#### TASK OBJECTIVE
Leave out the pictures and reproduce all of the data exactly.

#### EXTRACTED DATA

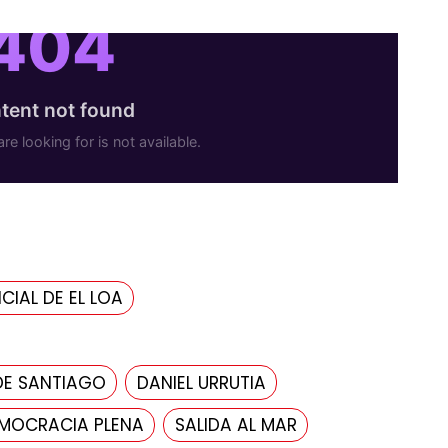
CIAL DE EL LOA
DE SANTIAGO
DANIEL URRUTIA
MOCRACIA PLENA
SALIDA AL MAR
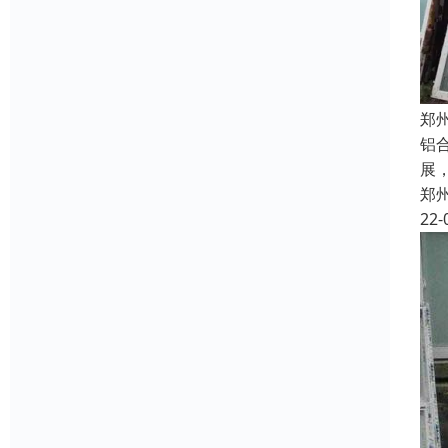
郑
铝
展
郑
22-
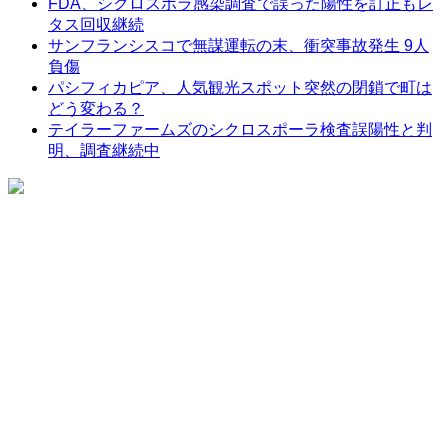
FDA、シクロスポラ感染調査で誤った陽性を訂正もレ
タス回収継続
サンフランシスコで無謀運転の末、衝突事故発生 9人
負傷
パシフィカピア、人気観光スポット突然の閉鎖で町は
どう変わる？
テイラーファームズのシクロスポーラ検査誤陽性と判
明、調査継続中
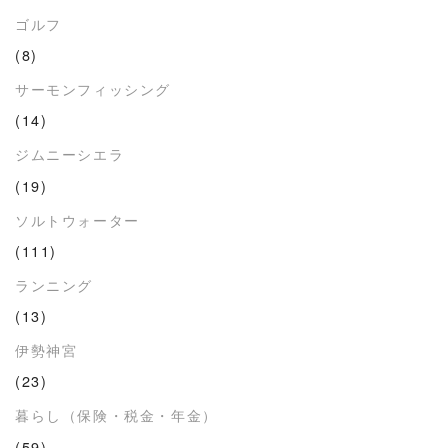
ゴルフ
(8)
サーモンフィッシング
(14)
ジムニーシエラ
(19)
ソルトウォーター
(111)
ランニング
(13)
伊勢神宮
(23)
暮らし（保険・税金・年金）
(59)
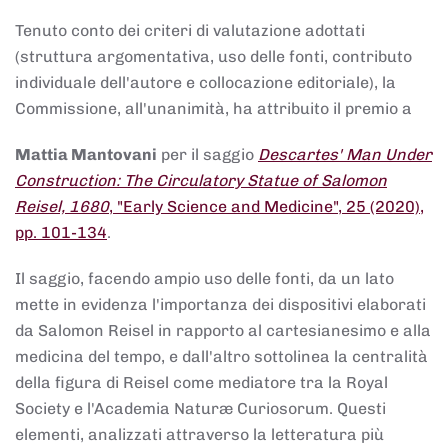
Tenuto conto dei criteri di valutazione adottati
(struttura argomentativa, uso delle fonti, contributo
individuale dell'autore e collocazione editoriale), la
Commissione, all'unanimità, ha attribuito il premio a
Mattia Mantovani
per il saggio
Descartes' Man Under
Construction: The Circulatory Statue of Salomon
Reisel, 1680
, "Early Science and Medicine", 25 (2020),
pp. 101-134
.
Il saggio, facendo ampio uso delle fonti, da un lato
mette in evidenza l'importanza dei dispositivi elaborati
da Salomon Reisel in rapporto al cartesianesimo e alla
medicina del tempo, e dall'altro sottolinea la centralità
della figura di Reisel come mediatore tra la Royal
Society e l'Academia Naturæ Curiosorum. Questi
elementi, analizzati attraverso la letteratura più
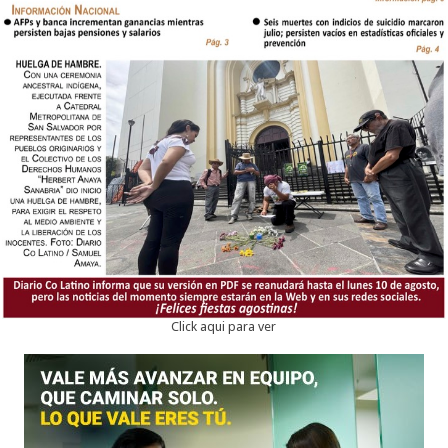
Click aqui para ver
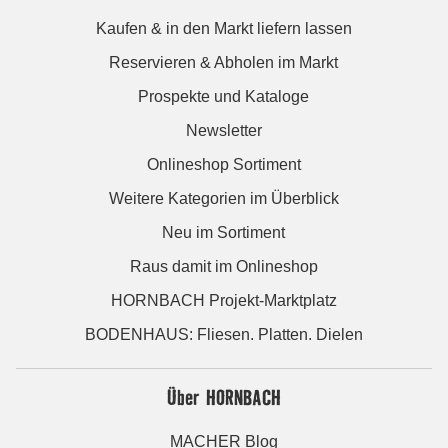
Kaufen & in den Markt liefern lassen
Reservieren & Abholen im Markt
Prospekte und Kataloge
Newsletter
Onlineshop Sortiment
Weitere Kategorien im Überblick
Neu im Sortiment
Raus damit im Onlineshop
HORNBACH Projekt-Marktplatz
BODENHAUS: Fliesen. Platten. Dielen
Über HORNBACH
MACHER Blog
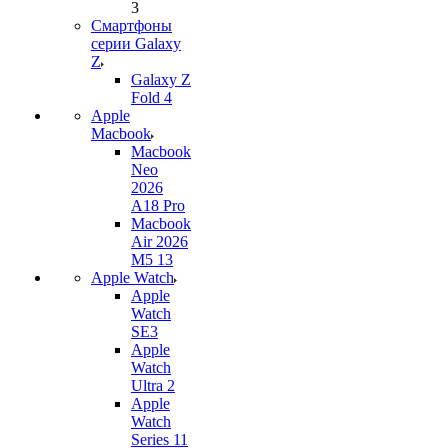
3
Смартфоны
серии Galaxy
Z
Galaxy Z
Fold 4
Apple
Macbook
Macbook
Neo
2026
A18 Pro
Macbook
Air 2026
M5 13
Apple Watch
Apple
Watch
SE3
Apple
Watch
Ultra 2
Apple
Watch
Series 11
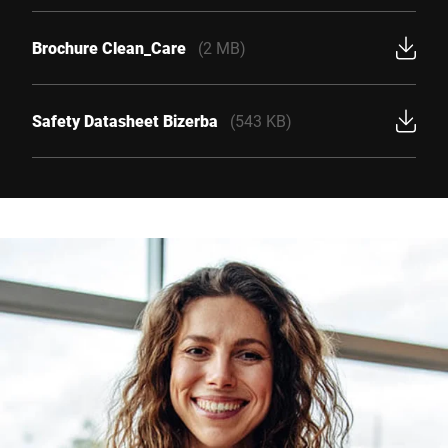
Brochure Clean_Care
(2 MB)
Safety Datasheet Bizerba
(543 KB)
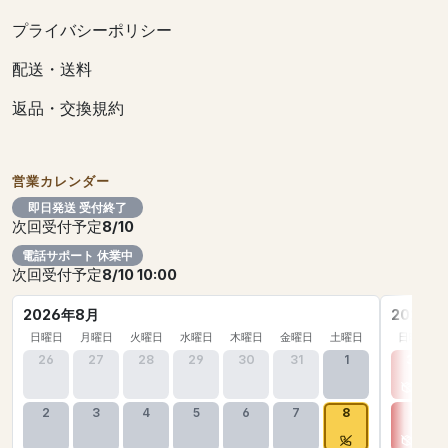
プライバシーポリシー
配送・送料
返品・交換規約
営業カレンダー
即日発送 受付終了
次回受付予定
8/10
電話サポート 休業中
次回受付予定
8/10 10:00
2026年8月
2026年
日曜日
月曜日
火曜日
水曜日
木曜日
金曜日
土曜日
日曜日
26
27
28
29
30
31
1
30
2
3
4
5
6
7
8
6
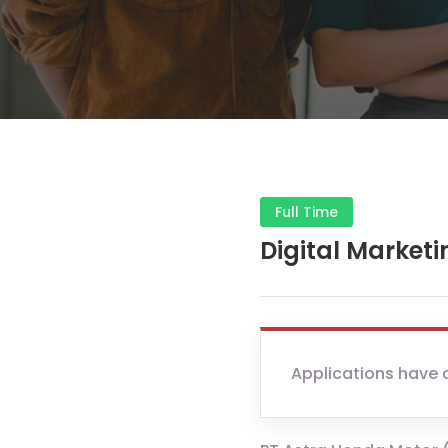
Full Time
Digital Marketi
Applications have 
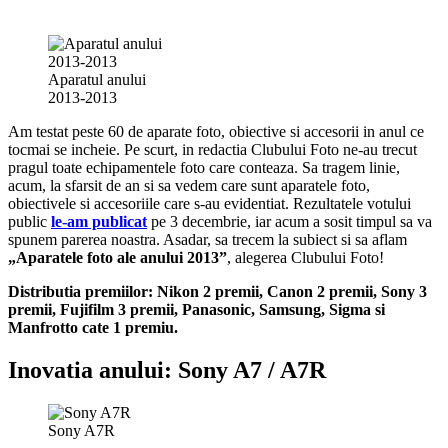
Aparatul anului
2013-2013
Am testat peste 60 de aparate foto, obiective si accesorii in anul ce
tocmai se incheie. Pe scurt, in redactia Clubului Foto ne-au trecut
pragul toate echipamentele foto care conteaza. Sa tragem linie,
acum, la sfarsit de an si sa vedem care sunt aparatele foto,
obiectivele si accesoriile care s-au evidentiat. Rezultatele votului
public
le-am publicat
pe 3 decembrie, iar acum a sosit timpul sa va
spunem parerea noastra. Asadar, sa trecem la subiect si sa aflam
„Aparatele foto ale anului 2013”
, alegerea Clubului Foto!
Distributia premiilor: Nikon 2 premii, Canon 2 premii, Sony 3
premii, Fujifilm 3 premii, Panasonic, Samsung, Sigma si
Manfrotto cate 1 premiu.
Inovatia anului: Sony A7 / A7R
Sony A7R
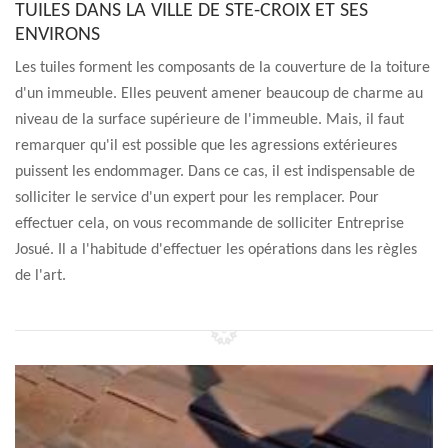
TUILES DANS LA VILLE DE STE-CROIX ET SES
ENVIRONS
Les tuiles forment les composants de la couverture de la toiture
d'un immeuble. Elles peuvent amener beaucoup de charme au
niveau de la surface supérieure de l'immeuble. Mais, il faut
remarquer qu'il est possible que les agressions extérieures
puissent les endommager. Dans ce cas, il est indispensable de
solliciter le service d'un expert pour les remplacer. Pour
effectuer cela, on vous recommande de solliciter Entreprise
Josué. Il a l'habitude d'effectuer les opérations dans les règles
de l'art.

#### EXERCISE ANSWER
CIAL DE EL LOA
DE SANTIAGO
DANIEL URRUTIA
MOCRACIA PLENA
SALIDA AL MAR
郑
铝
展
郑
22-
FDA、シクロスポラ感染調査で誤った陽性を訂正もレ
タス回収継続
サンフランシスコで無謀運転の末、衝突事故発生 9人
負傷
パシフィカピア、人気観光スポット突然の閉鎖で町は
どう変わる？
テイラーファームズのシクロスポーラ検査誤陽性と判
明、調査継続中
ゴルフ
(8)
サーモンフィッシング
(14)
ジムニーシエラ
(19)
ソルトウォーター
(111)
ランニング
(13)
伊勢神宮
(23)
暮らし（保険・税金・年金）
(59)
Tenuto conto dei criteri di valutazione adottati
(struttura argomentativa, uso delle fonti, contributo
individuale dell'autore e collocazione editoriale), la
Commissione, all'unanimità, ha attribuito il premio a
Mattia Mantovani
per il saggio
Descartes' Man Under
Construction: The Circulatory Statue of Salomon
Reisel, 1680
, "Early Science and Medicine", 25 (2020),
pp. 101-134
.
Il saggio, facendo ampio uso delle fonti, da un lato
mette in evidenza l'importanza dei dispositivi elaborati
da Salomon Reisel in rapporto al cartesianesimo e alla
medicina del tempo, e dall'altro sottolinea la centralità
della figura di Reisel come mediatore tra la Royal
Society e l'Academia Naturæ Curiosorum. Questi
elementi, analizzati attraverso la letteratura più
Click aqui para ver
Kaufen & in den Markt liefern lassen
Reservieren & Abholen im Markt
Prospekte und Kataloge
Newsletter
Onlineshop Sortiment
Weitere Kategorien im Überblick
Neu im Sortiment
Raus damit im Onlineshop
HORNBACH Projekt-Marktplatz
BODENHAUS: Fliesen. Platten. Dielen
Über HORNBACH
MACHER Blog
3
Смартфоны
серии Galaxy
Z
Galaxy Z
Fold 4
Apple
Macbook
Macbook
Neo
2026
A18 Pro
Macbook
Air 2026
M5 13
Apple Watch
Apple
Watch
SE3
Apple
Watch
Ultra 2
Apple
Watch
Series 11
Brochure Clean_Care
(2 MB)
Safety Datasheet Bizerba
(543 KB)
プライバシーポリシー
配送・送料
返品・交換規約
営業カレンダー
即日発送 受付終了
次回受付予定
8/10
電話サポート 休業中
次回受付予定
8/10 10:00
2026年8月
2026年
日曜日
月曜日
火曜日
水曜日
木曜日
金曜日
土曜日
日曜日
26
27
28
29
30
31
1
30
2
3
4
5
6
7
8
6
Full Time
Digital Marketi
Applications have 
Aparatul anului
2013-2013
Am testat peste 60 de aparate foto, obiective si accesorii in anul ce
tocmai se incheie. Pe scurt, in redactia Clubului Foto ne-au trecut
pragul toate echipamentele foto care conteaza. Sa tragem linie,
acum, la sfarsit de an si sa vedem care sunt aparatele foto,
obiectivele si accesoriile care s-au evidentiat. Rezultatele votului
public
le-am publicat
pe 3 decembrie, iar acum a sosit timpul sa va
spunem parerea noastra. Asadar, sa trecem la subiect si sa aflam
„Aparatele foto ale anului 2013”
, alegerea Clubului Foto!
Distributia premiilor: Nikon 2 premii, Canon 2 premii, Sony 3
premii, Fujifilm 3 premii, Panasonic, Samsung, Sigma si
Manfrotto cate 1 premiu.
Inovatia anului: Sony A7 / A7R
Sony A7R
TUILES DANS LA VILLE DE STE-CROIX ET SES
ENVIRONS
Les tuiles forment les composants de la couverture de la toiture
d'un immeuble. Elles peuvent amener beaucoup de charme au
niveau de la surface supérieure de l'immeuble. Mais, il faut
remarquer qu'il est possible que les agressions extérieures
puissent les endommager. Dans ce cas, il est indispensable de
solliciter le service d'un expert pour les remplacer. Pour
effectuer cela, on vous recommande de solliciter Entreprise
Josué. Il a l'habitude d'effectuer les opérations dans les règles
de l'art.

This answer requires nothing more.